The alkalis in the earlier chemical works were by no means such as the modern chemistry recognises by this title. They are, in the modern systems, considered as imperfect neutrals, neutralised by the carbonic acid or fixed air, which, as we have hinted, does not deprive them of their alkaline properties; nor, indeed, when supersaturated with this acid and become acidulous, do they wholly lose their alkaline or urinous taste. We have nothing further to add on this subject. See Alkali.

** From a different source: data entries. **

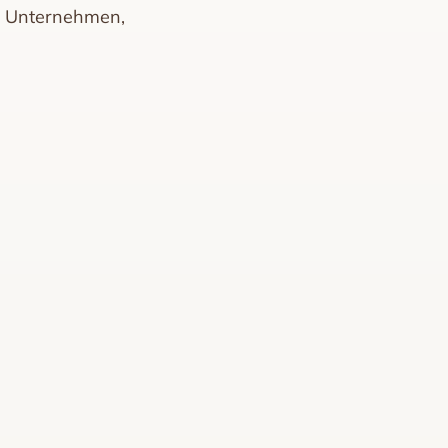
ür Unternehmen,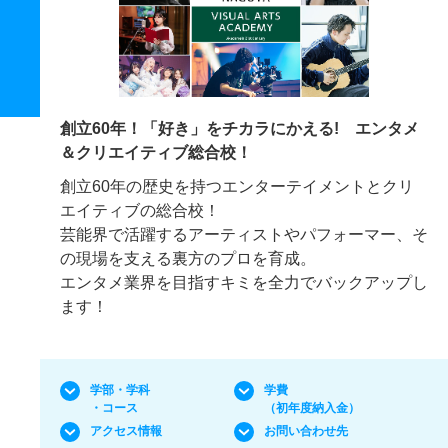
創立60年！「好き」をチカラにかえる! エンタメ
＆クリエイティブ総合校！
創立60年の歴史を持つエンターテイメントとクリ
エイティブの総合校！
芸能界で活躍するアーティストやパフォーマー、そ
の現場を支える裏方のプロを育成。
エンタメ業界を目指すキミを全力でバックアップし
ます！
学部・学科
学費
・コース
（初年度納入金）
アクセス情報
お問い合わせ先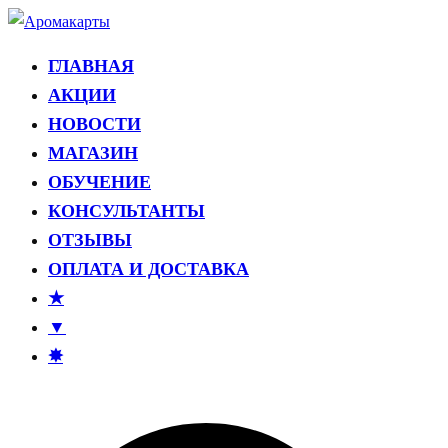
Перейти
к
ГЛАВНАЯ
Аромакарты
Психологические эфирные карты • Аромапсихология
содержимому
АКЦИИ
НОВОСТИ
МАГАЗИН
ОБУЧЕНИЕ
КОНСУЛЬТАНТЫ
ОТЗЫВЫ
ОПЛАТА И ДОСТАВКА
★
▼
✸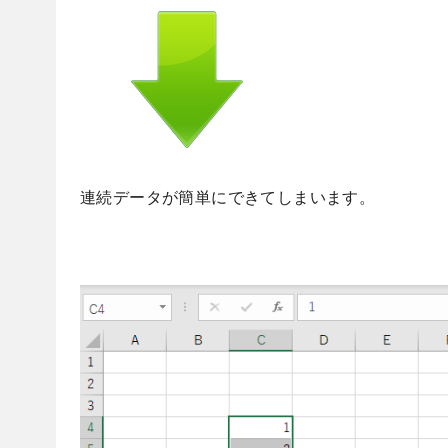
連続データが簡単にできてしまいます。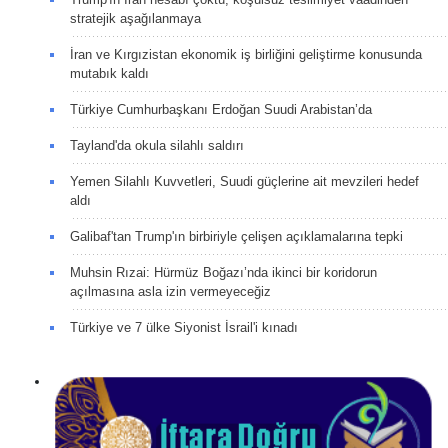
stratejik aşağılanmaya
İran ve Kırgızistan ekonomik iş birliğini geliştirme konusunda
mutabık kaldı
Türkiye Cumhurbaşkanı Erdoğan Suudi Arabistan’da
Tayland'da okula silahlı saldırı
Yemen Silahlı Kuvvetleri, Suudi güçlerine ait mevzileri hedef
aldı
Galibaf'tan Trump'ın birbiriyle çelişen açıklamalarına tepki
Muhsin Rızai: Hürmüz Boğazı’nda ikinci bir koridorun
açılmasına asla izin vermeyeceğiz
Türkiye ve 7 ülke Siyonist İsrail'i kınadı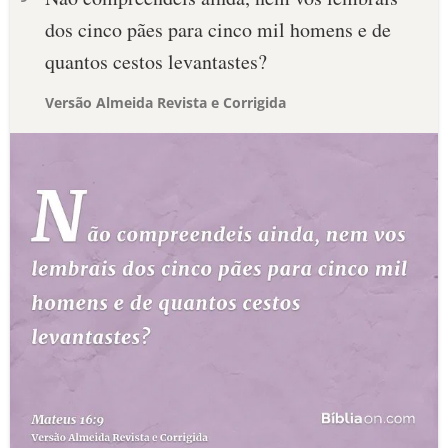
dos cinco pães para cinco mil homens e de
quantos cestos levantastes?
Versão Almeida Revista e Corrigida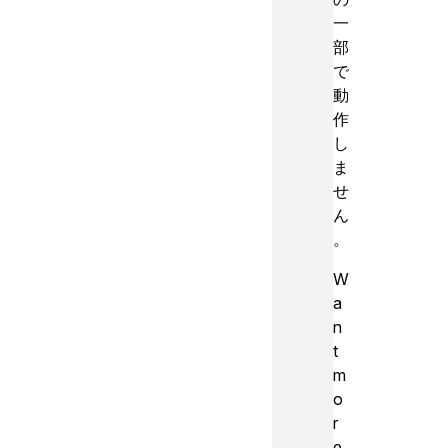
一
部
で
動
作
し
ま
せ
ん
。
W
a
n
t
m
o
r
e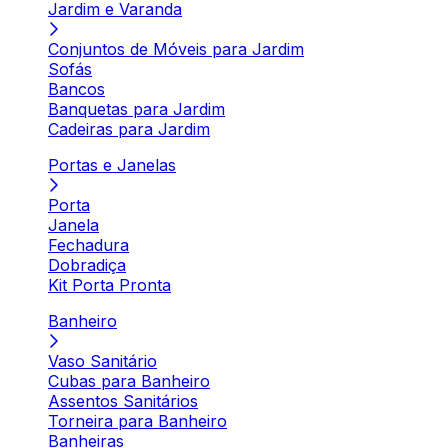
Jardim e Varanda
Conjuntos de Móveis para Jardim
Sofás
Bancos
Banquetas para Jardim
Cadeiras para Jardim
Portas e Janelas
Porta
Janela
Fechadura
Dobradiça
Kit Porta Pronta
Banheiro
Vaso Sanitário
Cubas para Banheiro
Assentos Sanitários
Torneira para Banheiro
Banheiras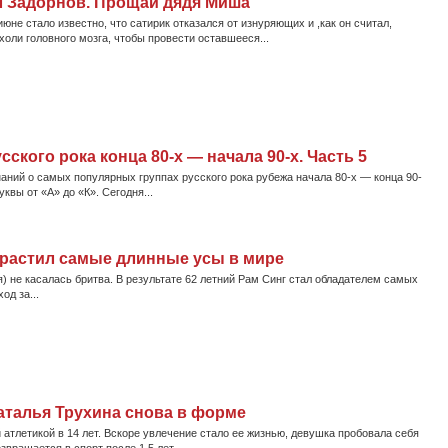
л Задорнов. Прощай дядя Миша
не стало известно, что сатирик отказался от изнуряющих и ,как он считал,
оли головного мозга, чтобы провести оставшееся...
кого рока конца 80-х — начала 90-х. Часть 5
ий о самых популярных группах русского рока рубежа начала 80-х — конца 90-
квы от «А» до «К». Сегодня...
трастил самые длинные усы в мире
) не касалась бритва. В результате 62 летний Рам Синг стал обладателем самых
од за...
талья Трухина снова в форме
 атлетикой в 14 лет. Вскоре увлечение стало ее жизнью, девушка пробовала себя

Earths. Chemistry has lately been enriched by numerous additions to this class of bodies, and medicine has also made a few acquisitions. Though earths should not appear to be the bases of alkalis, yet many approach alkalis very nearly in numerous properties. In general, earths are insoluble in water, at least when joined with carbonic acid; and in this state also they are without taste and smell. They are fixed, and unalterable in fire, assuming the form of a dry powder, and their specific gravity rarely exceeds 4.9. The five earths employed in medicine are, the barytes, strontia, lime, magnesia, alumine; the five others are the yttria, glucina, zircona, agustina, and silica. These are arranged nearly in the order of what may be styled their alkalinity.

Barytes is a greyish white porous body, possessing even a greater pungency than lime. It tinges blue colours green, and, as we have said, destroys animal substances. Its specific gravity is nearly 4, and it is not affected by the strongest heat. It is slaked in the air, and by water, like lime; and when dissolved in hot water it crystallizes on cooling, in needle-like crystals, composed of 53 parts of water, and 47 of barytes. Water dissolves 0.05 of this earth, and resembles in taste and properties lime water. Boiling water dissolves half its weight. It will not unite with oxygen, azote, hydrogen, carbon, or charcoal, but joins readily sulphur and phosphorus. (See Barytes).